Work instructions: Please find the lines in the entries below that contain the word "promoting", and copy each one.

Dataset records:
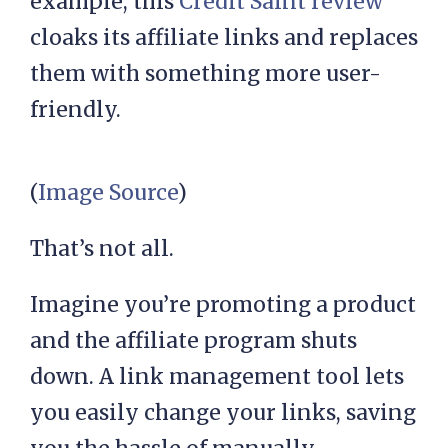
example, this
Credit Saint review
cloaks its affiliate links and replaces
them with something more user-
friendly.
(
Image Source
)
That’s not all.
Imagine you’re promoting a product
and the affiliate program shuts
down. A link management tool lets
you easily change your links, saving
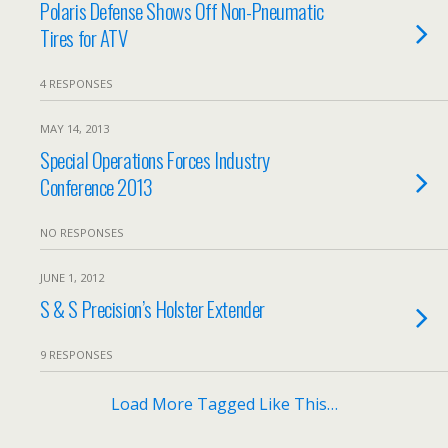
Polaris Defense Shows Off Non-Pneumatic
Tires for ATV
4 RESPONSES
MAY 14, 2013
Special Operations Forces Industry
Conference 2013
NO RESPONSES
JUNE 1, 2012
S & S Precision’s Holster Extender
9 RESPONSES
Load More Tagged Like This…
* * *
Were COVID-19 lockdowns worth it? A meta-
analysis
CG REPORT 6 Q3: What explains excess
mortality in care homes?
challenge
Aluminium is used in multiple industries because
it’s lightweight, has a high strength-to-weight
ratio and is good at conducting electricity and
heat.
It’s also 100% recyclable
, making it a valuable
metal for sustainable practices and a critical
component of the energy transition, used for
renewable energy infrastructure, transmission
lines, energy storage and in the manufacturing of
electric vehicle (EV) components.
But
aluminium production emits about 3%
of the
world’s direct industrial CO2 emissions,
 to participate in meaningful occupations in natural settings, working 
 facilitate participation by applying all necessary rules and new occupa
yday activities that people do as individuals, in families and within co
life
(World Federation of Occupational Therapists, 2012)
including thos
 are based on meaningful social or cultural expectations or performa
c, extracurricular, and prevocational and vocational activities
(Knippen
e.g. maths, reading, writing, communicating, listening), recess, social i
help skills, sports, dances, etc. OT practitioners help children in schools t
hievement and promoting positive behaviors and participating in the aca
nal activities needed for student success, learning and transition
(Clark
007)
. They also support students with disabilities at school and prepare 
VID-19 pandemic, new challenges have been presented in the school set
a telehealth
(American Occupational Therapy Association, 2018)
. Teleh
--
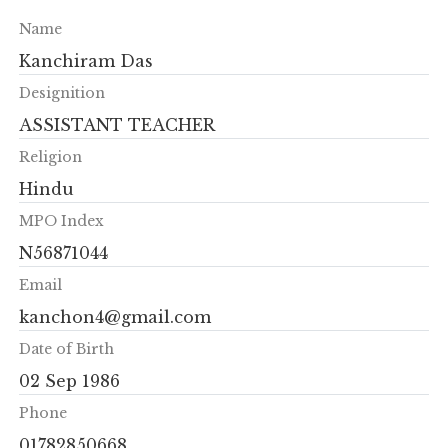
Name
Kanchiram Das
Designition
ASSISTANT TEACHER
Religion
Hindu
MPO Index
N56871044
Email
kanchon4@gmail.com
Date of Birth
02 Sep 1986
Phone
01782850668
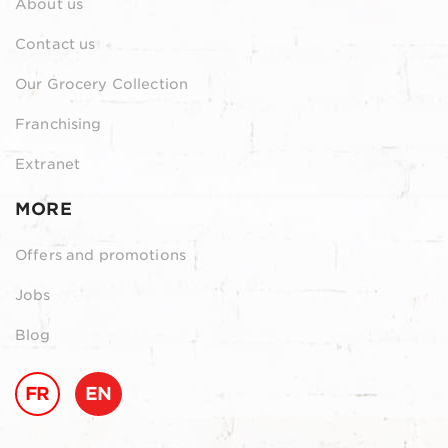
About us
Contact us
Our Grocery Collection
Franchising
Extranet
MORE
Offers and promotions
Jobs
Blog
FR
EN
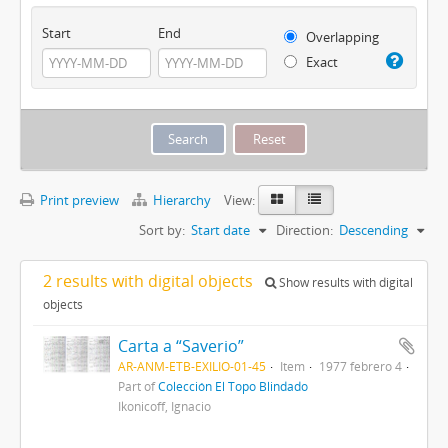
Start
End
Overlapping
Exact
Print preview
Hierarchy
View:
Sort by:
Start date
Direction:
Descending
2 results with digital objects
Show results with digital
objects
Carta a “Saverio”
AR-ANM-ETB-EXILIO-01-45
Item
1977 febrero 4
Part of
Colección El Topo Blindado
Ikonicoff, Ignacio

Expected answer:
Imagine you’re promoting a product
hievement and promoting positive behaviors and participating in the aca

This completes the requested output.